• [What is required] Print each record below precisely, with every picture left out of the copy.

• [Records for this exercise]

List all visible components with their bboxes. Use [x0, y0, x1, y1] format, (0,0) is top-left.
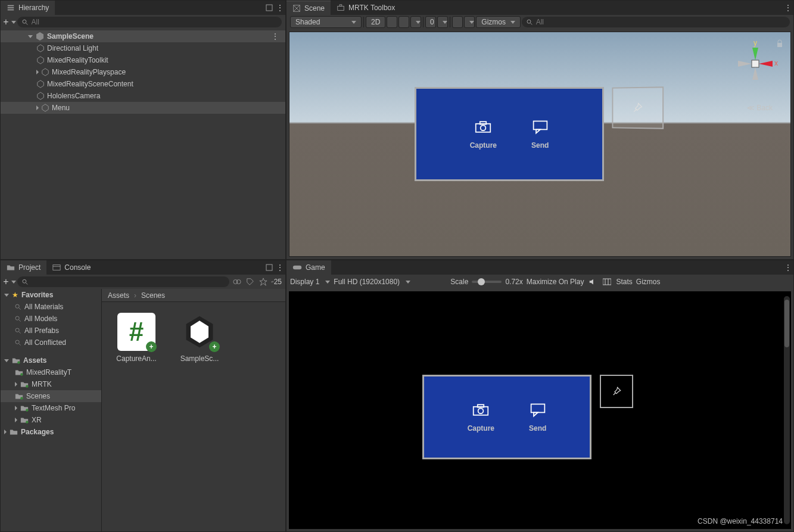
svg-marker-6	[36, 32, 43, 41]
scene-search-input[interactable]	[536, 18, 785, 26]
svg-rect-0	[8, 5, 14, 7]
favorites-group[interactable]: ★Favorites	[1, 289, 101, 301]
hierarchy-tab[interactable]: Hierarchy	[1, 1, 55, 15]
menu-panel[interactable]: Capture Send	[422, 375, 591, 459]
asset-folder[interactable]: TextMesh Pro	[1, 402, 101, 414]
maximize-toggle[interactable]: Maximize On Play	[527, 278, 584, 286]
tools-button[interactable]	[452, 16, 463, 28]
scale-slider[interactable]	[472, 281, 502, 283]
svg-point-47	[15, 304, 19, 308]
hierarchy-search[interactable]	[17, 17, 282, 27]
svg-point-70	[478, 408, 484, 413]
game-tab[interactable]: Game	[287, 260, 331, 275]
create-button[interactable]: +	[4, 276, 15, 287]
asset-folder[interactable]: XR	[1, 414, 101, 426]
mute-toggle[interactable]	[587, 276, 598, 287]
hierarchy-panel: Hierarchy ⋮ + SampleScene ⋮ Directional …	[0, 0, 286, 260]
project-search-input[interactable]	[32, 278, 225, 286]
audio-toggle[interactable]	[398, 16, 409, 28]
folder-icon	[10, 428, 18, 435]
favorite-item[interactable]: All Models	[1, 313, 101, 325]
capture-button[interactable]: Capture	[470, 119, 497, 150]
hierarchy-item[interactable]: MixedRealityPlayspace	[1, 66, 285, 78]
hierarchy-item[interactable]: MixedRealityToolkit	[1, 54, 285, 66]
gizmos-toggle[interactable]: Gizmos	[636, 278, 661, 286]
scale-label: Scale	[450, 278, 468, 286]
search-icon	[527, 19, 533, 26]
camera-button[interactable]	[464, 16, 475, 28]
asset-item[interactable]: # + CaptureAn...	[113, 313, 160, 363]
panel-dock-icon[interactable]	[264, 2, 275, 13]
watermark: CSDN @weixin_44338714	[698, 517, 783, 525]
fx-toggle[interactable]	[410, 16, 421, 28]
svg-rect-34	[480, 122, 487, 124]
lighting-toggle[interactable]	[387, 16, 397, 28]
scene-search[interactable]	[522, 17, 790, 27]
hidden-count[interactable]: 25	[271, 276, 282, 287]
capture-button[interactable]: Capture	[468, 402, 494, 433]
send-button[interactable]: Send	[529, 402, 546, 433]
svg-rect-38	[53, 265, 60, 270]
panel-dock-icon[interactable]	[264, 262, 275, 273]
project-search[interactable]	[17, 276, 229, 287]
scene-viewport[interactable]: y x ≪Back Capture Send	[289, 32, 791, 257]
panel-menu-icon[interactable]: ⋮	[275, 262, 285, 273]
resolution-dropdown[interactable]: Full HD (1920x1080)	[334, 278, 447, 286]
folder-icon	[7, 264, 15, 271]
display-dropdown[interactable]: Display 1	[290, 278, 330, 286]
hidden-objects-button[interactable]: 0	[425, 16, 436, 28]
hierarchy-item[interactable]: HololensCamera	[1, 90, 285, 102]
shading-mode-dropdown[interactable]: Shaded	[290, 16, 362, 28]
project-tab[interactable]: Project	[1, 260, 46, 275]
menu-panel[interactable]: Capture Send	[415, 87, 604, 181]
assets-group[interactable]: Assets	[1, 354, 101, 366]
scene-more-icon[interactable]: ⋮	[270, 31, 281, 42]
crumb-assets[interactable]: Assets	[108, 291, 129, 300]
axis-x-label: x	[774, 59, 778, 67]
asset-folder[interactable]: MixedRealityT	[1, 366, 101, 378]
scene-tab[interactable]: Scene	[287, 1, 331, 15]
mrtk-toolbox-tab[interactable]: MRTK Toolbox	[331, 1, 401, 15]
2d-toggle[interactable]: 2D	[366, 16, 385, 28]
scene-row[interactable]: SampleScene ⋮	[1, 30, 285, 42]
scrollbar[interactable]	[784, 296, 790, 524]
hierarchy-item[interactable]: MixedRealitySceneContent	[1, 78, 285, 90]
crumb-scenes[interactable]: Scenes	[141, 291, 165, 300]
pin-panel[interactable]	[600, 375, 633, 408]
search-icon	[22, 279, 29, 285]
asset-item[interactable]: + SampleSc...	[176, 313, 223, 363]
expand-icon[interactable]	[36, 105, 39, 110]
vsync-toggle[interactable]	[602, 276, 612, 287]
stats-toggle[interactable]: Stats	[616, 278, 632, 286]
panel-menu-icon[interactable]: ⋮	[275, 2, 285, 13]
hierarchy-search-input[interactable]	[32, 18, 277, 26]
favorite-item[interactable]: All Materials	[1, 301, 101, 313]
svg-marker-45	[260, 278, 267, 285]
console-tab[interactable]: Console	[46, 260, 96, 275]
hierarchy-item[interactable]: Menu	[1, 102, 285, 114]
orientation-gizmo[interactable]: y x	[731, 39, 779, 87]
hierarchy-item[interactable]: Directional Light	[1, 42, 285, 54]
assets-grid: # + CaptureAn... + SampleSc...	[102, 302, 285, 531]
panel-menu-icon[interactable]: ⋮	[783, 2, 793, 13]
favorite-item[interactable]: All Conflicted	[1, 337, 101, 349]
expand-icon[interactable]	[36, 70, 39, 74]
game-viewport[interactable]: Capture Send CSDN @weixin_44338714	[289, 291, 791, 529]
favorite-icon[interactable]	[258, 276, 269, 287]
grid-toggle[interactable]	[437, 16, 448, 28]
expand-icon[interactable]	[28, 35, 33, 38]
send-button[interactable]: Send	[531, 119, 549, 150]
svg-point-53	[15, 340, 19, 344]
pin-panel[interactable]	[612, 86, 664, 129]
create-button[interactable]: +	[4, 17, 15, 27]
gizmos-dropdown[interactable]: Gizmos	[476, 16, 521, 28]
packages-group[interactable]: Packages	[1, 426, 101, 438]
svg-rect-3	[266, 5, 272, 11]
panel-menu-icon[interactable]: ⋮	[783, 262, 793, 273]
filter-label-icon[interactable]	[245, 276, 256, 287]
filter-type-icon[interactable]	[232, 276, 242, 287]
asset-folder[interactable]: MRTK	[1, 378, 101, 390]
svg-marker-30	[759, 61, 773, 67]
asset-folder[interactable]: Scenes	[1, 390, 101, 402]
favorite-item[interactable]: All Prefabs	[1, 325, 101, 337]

• [Finished exercise]
List all visible components with their bboxes. Use [x0, y0, x1, y1] format, (0,0) is top-left.
svg-marker-6	[36, 32, 43, 41]
scene-search-input[interactable]	[536, 18, 785, 26]
svg-rect-0	[8, 5, 14, 7]
favorites-group[interactable]: ★Favorites	[1, 289, 101, 301]
hierarchy-tab[interactable]: Hierarchy	[1, 1, 55, 15]
menu-panel[interactable]: Capture Send	[422, 375, 591, 459]
asset-folder[interactable]: TextMesh Pro	[1, 402, 101, 414]
maximize-toggle[interactable]: Maximize On Play	[527, 278, 584, 286]
tools-button[interactable]	[452, 16, 463, 28]
scale-slider[interactable]	[472, 281, 502, 283]
svg-point-47	[15, 304, 19, 308]
hierarchy-search[interactable]	[17, 17, 282, 27]
svg-point-70	[478, 408, 484, 413]
game-tab[interactable]: Game	[287, 260, 331, 275]
create-button[interactable]: +	[4, 276, 15, 287]
asset-folder[interactable]: XR	[1, 414, 101, 426]
mute-toggle[interactable]	[587, 276, 598, 287]
hierarchy-panel: Hierarchy ⋮ + SampleScene ⋮ Directional …	[0, 0, 286, 260]
project-search-input[interactable]	[32, 278, 225, 286]
audio-toggle[interactable]	[398, 16, 409, 28]
folder-icon	[10, 428, 18, 435]
favorite-item[interactable]: All Models	[1, 313, 101, 325]
capture-button[interactable]: Capture	[470, 119, 497, 150]
hierarchy-item[interactable]: MixedRealityPlayspace	[1, 66, 285, 78]
hierarchy-item[interactable]: MixedRealityToolkit	[1, 54, 285, 66]
gizmos-toggle[interactable]: Gizmos	[636, 278, 661, 286]
scale-label: Scale	[450, 278, 468, 286]
search-icon	[527, 19, 533, 26]
camera-button[interactable]	[464, 16, 475, 28]
asset-item[interactable]: # + CaptureAn...	[113, 313, 160, 363]
panel-dock-icon[interactable]	[264, 2, 275, 13]
watermark: CSDN @weixin_44338714	[698, 517, 783, 525]
fx-toggle[interactable]	[410, 16, 421, 28]
svg-rect-34	[480, 122, 487, 124]
lighting-toggle[interactable]	[387, 16, 397, 28]
scene-search[interactable]	[522, 17, 790, 27]
hidden-count[interactable]: 25	[271, 276, 282, 287]
capture-button[interactable]: Capture	[468, 402, 494, 433]
send-button[interactable]: Send	[529, 402, 546, 433]
svg-rect-38	[53, 265, 60, 270]
panel-dock-icon[interactable]	[264, 262, 275, 273]
project-search[interactable]	[17, 276, 229, 287]
scene-viewport[interactable]: y x ≪Back Capture Send	[289, 32, 791, 257]
panel-menu-icon[interactable]: ⋮	[275, 262, 285, 273]
resolution-dropdown[interactable]: Full HD (1920x1080)	[334, 278, 447, 286]
folder-icon	[7, 264, 15, 271]
display-dropdown[interactable]: Display 1	[290, 278, 330, 286]
hidden-objects-button[interactable]: 0	[425, 16, 436, 28]
hierarchy-item[interactable]: HololensCamera	[1, 90, 285, 102]
shading-mode-dropdown[interactable]: Shaded	[290, 16, 362, 28]
project-tab[interactable]: Project	[1, 260, 46, 275]
menu-panel[interactable]: Capture Send	[415, 87, 604, 181]
assets-group[interactable]: Assets	[1, 354, 101, 366]
scene-more-icon[interactable]: ⋮	[270, 31, 281, 42]
crumb-assets[interactable]: Assets	[108, 291, 129, 300]
axis-x-label: x	[774, 59, 778, 67]
asset-folder[interactable]: MixedRealityT	[1, 366, 101, 378]
scene-tab[interactable]: Scene	[287, 1, 331, 15]
mrtk-toolbox-tab[interactable]: MRTK Toolbox	[331, 1, 401, 15]
2d-toggle[interactable]: 2D	[366, 16, 385, 28]
scene-row[interactable]: SampleScene ⋮	[1, 30, 285, 42]
scrollbar[interactable]	[784, 296, 790, 524]
hierarchy-item[interactable]: MixedRealitySceneContent	[1, 78, 285, 90]
crumb-scenes[interactable]: Scenes	[141, 291, 165, 300]
pin-panel[interactable]	[600, 375, 633, 408]
search-icon	[22, 279, 29, 285]
asset-item[interactable]: + SampleSc...	[176, 313, 223, 363]
expand-icon[interactable]	[36, 105, 39, 110]
vsync-toggle[interactable]	[602, 276, 612, 287]
stats-toggle[interactable]: Stats	[616, 278, 632, 286]
panel-menu-icon[interactable]: ⋮	[275, 2, 285, 13]
hierarchy-search-input[interactable]	[32, 18, 277, 26]
favorite-item[interactable]: All Materials	[1, 301, 101, 313]
svg-marker-45	[260, 278, 267, 285]
console-tab[interactable]: Console	[46, 260, 96, 275]
hierarchy-item[interactable]: Menu	[1, 102, 285, 114]
orientation-gizmo[interactable]: y x	[731, 39, 779, 87]
hierarchy-item[interactable]: Directional Light	[1, 42, 285, 54]
assets-grid: # + CaptureAn... + SampleSc...	[102, 302, 285, 531]
panel-menu-icon[interactable]: ⋮	[783, 2, 793, 13]
favorite-item[interactable]: All Conflicted	[1, 337, 101, 349]
expand-icon[interactable]	[36, 70, 39, 74]
game-viewport[interactable]: Capture Send CSDN @weixin_44338714	[289, 291, 791, 529]
favorite-icon[interactable]	[258, 276, 269, 287]
grid-toggle[interactable]	[437, 16, 448, 28]
expand-icon[interactable]	[28, 35, 33, 38]
send-button[interactable]: Send	[531, 119, 549, 150]
svg-point-53	[15, 340, 19, 344]
pin-panel[interactable]	[612, 86, 664, 129]
create-button[interactable]: +	[4, 17, 15, 27]
gizmos-dropdown[interactable]: Gizmos	[476, 16, 521, 28]
packages-group[interactable]: Packages	[1, 426, 101, 438]
svg-rect-3	[266, 5, 272, 11]
panel-menu-icon[interactable]: ⋮	[783, 262, 793, 273]
filter-label-icon[interactable]	[245, 276, 256, 287]
filter-type-icon[interactable]	[232, 276, 242, 287]
asset-folder[interactable]: MRTK	[1, 378, 101, 390]
svg-marker-30	[759, 61, 773, 67]
asset-folder[interactable]: Scenes	[1, 390, 101, 402]
favorite-item[interactable]: All Prefabs	[1, 325, 101, 337]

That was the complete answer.